Abstract
The goal of this new application is to define the role of the chromatin modifier Dot1L (Disruptor of telomeric
silencing-1 like) in normal skeletal growth and development. Dot1L is the only enzyme that catalyzes the
methylation of lysine 79 in histone 3 (H3K79), which plays an important role in the epigenetic regulation of gene
expression. The only molecular function that has been demonstrated for Dot1L resides in its catalytic or
methyltransferase (MT) domain, however new studies indicate that non-catalytic functions of Dot1L also
contributes to the regulation of gene expression and cell differentiation.

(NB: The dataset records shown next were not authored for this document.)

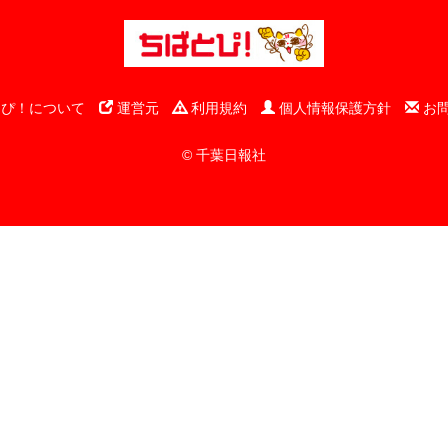
ぴ！について
運営元
利用規約
個人情報保護方針
お
© 千葉日報社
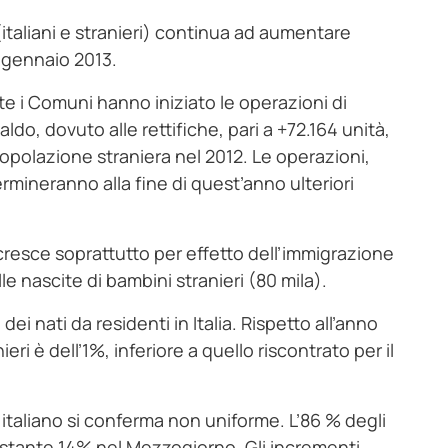
i (italiani e stranieri) continua ad aumentare
° gennaio 2013.
e i Comuni hanno iniziato le operazioni di
do, dovuto alle rettifiche, pari a +72.164 unità,
popolazione straniera nel 2012. Le operazioni,
rmineranno alla fine di quest’anno ulteriori
2 cresce soprattutto per effetto dell’immigrazione
lle nascite di bambini stranieri (80 mila).
 dei nati da residenti in Italia. Rispetto all’anno
ri è dell’1%, inferiore a quello riscontrato per il
io italiano si conferma non uniforme. L’86 % degli
 restante 14% nel Mezzogiorno. Gli incrementi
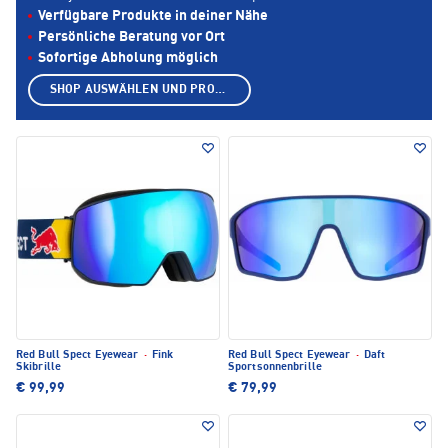
Verfügbare Produkte in deiner Nähe
Persönliche Beratung vor Ort
Sofortige Abholung möglich
SHOP AUSWÄHLEN UND PRODUKTE ANZEIGEN
Red Bull Spect Eyewear
·
Fink
Red Bull Spect Eyewear
·
Daft
Skibrille
Sportsonnenbrille
€ 99,99
€ 79,99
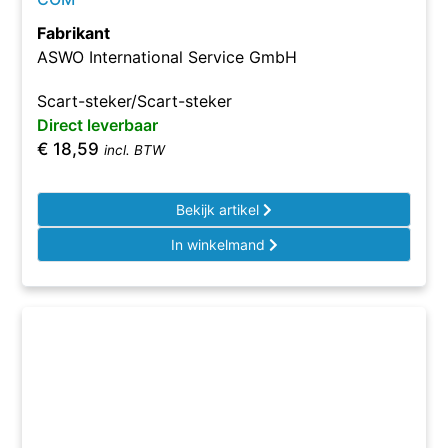
Fabrikant
ASWO International Service GmbH
Scart-steker/Scart-steker
Direct leverbaar
€
18,59
incl. BTW
Bekijk artikel
In winkelmand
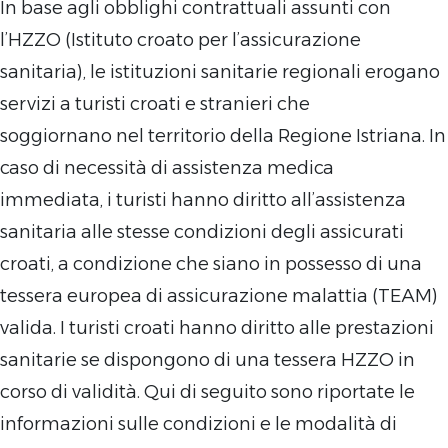
In base agli obblighi contrattuali assunti con
l’HZZO (Istituto croato per l’assicurazione
sanitaria), le istituzioni sanitarie regionali erogano
servizi a turisti croati e stranieri che
soggiornano nel territorio della Regione Istriana. In
caso di necessità di assistenza medica
immediata, i turisti hanno diritto all’assistenza
sanitaria alle stesse condizioni degli assicurati
croati, a condizione che siano in possesso di una
tessera europea di assicurazione malattia (TEAM)
valida. I turisti croati hanno diritto alle prestazioni
sanitarie se dispongono di una tessera HZZO in
corso di validità. Qui di seguito sono riportate le
informazioni sulle condizioni e le modalità di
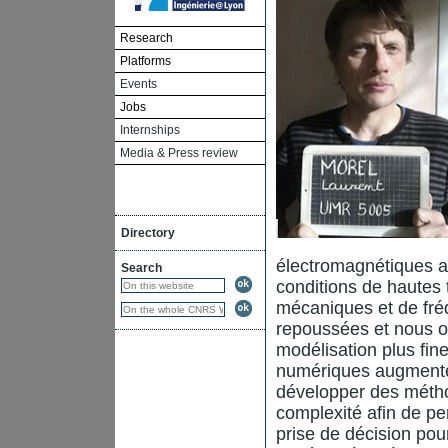
Research
Platforms
Events
Jobs
Internships
Media & Press review
Directory
électromagnétiques a
Search
conditions de hautes 
mécaniques et de fré
repoussées et nous ob
modélisation plus fin
numériques augmenten
développer des métho
complexité afin de pe
prise de décision po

Currently, very little is known about how
Dot1L regulates skeletal growth and development. This represents a critical gap in our knowledge because
Dot1L targeted approaches are being studied as therapies for pediatric cancers. We recently reported that the
conditional loss of Dot1L expression in limb mesenchyme induced an aberrant skeletal phenotype characterized
by long bone shortening, and defects in growth plate (GP) chondrocyte proliferation. Interestingly, small molecule
inhibition of Dot1L catalytic activity did not impair chondrocyte proliferation in vitro, suggesting an underlying but
critical role for non-catalytic functions of Dot1L in these complex processes. Chemical inhibition of Dot1L in
chondrogenic limb bud micromass assays resulted in premature chondrocyte hypertrophy through mis-regulation
of the Bone morphogenetic protein (Bmp) signaling pathway. New in vivo data from our lab provides compelling
evidence that a catalytic inactive Dot1L mutant protein can restore the cartilage GP dysfunction and long bone
growth deficits in mice with conditional loss of Dot1L function in limb mesenchyme. Together, these data, support
our novel central hypothesis that Dot1L regulates long bone growth at the GP through: i) non-catalytic activities
that support chondrocyte proliferation; and ii) MT-dependent activities which restrict chondrocyte maturation. We
have assembled a strong team of investigators with expertise in skeletal biology, epigenetics, and Dot1L biology
to address this novel hypothesis. In Aim 1, we will establish the functional requirement for Dot1L catalytic activity
in endochondral bone growth in vivo, using novel Dot1L MT mutant mice. Our studies will determine whether a
catalytic-dead Dot1L mutant can rescue skeletal defects in Dot1L cKOPrrx1 mice. We will apply single cell
transcriptomic analyses to identify novel Dot1L-regulated genes and pathways. In Aim 2, we will define the
regulatory functions of Dot1L that provide stage-specific control of chondrogenic differentiation. Using Dot1L
knockout versus MT mutant cells, mechanistic studies will assess the direct contribution of Dot1L catalytic versus
non-catalytic functions to chondrocyte proliferation versus hypertrophy. Lastly, ChIPseq experiments will identify
genome-wide methylation patterns (H3K79me2) associated with chondrocyte proliferation and maturation.
Outcomes from these studies are expected to generate new knowledge on Dot1L during normal skeletal growth
and development, with implications for targeting Dot1L therapeutically.